## [What to work on]
The answer must consist of each line below that contains the string "Apple".

## [Source material]
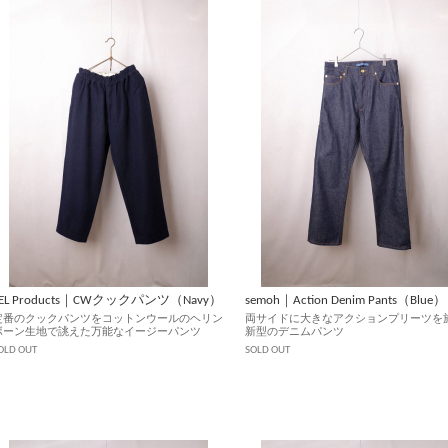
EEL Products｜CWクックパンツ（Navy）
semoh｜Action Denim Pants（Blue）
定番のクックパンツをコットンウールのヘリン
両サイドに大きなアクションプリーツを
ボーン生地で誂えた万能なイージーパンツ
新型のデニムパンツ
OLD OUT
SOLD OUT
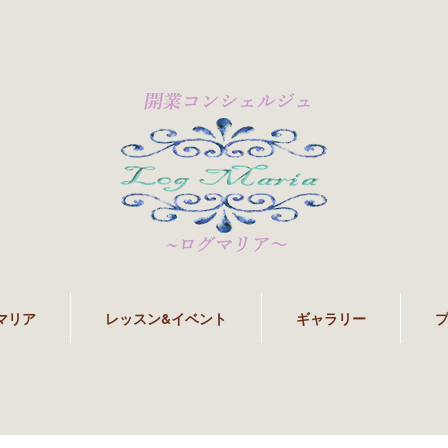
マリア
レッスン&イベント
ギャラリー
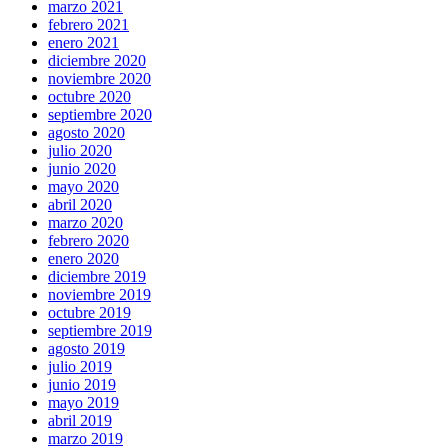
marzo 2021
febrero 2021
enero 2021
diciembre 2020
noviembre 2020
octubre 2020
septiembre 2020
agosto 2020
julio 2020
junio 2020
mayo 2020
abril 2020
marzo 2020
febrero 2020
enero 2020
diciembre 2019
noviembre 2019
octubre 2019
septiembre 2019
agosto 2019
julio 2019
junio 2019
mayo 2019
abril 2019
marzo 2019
--
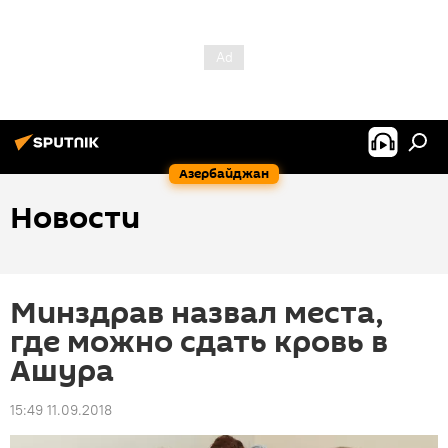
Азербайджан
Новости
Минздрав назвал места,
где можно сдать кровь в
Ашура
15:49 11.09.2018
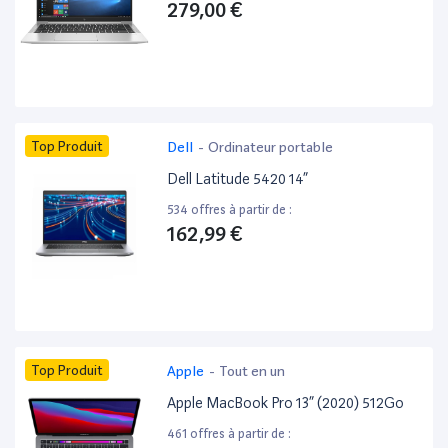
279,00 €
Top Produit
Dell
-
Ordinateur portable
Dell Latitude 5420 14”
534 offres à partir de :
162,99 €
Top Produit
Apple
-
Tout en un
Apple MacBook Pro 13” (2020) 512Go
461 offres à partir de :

## [Task output]
Apple
Apple MacBook Pro 13” (2020) 512Go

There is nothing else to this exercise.